Return the data below in full and exactly, except that the pictures are dropped.

↓

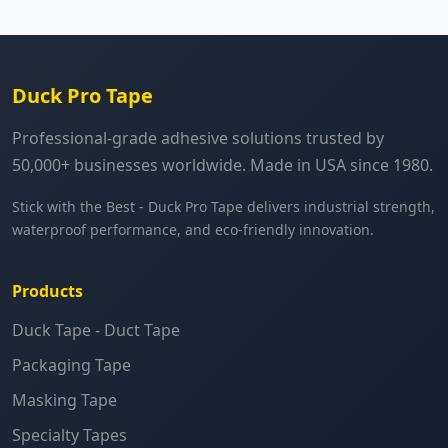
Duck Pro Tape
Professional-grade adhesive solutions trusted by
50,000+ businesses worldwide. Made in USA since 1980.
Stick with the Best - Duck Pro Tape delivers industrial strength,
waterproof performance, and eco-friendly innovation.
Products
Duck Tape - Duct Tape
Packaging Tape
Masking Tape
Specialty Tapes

↑

Result of this exercise
Duck Pro Tape
Professional-grade adhesive solutions trusted by
50,000+ businesses worldwide. Made in USA since 1980.
Stick with the Best - Duck Pro Tape delivers industrial strength,
waterproof performance, and eco-friendly innovation.
Products
Duck Tape - Duct Tape
Packaging Tape
Masking Tape
Specialty Tapes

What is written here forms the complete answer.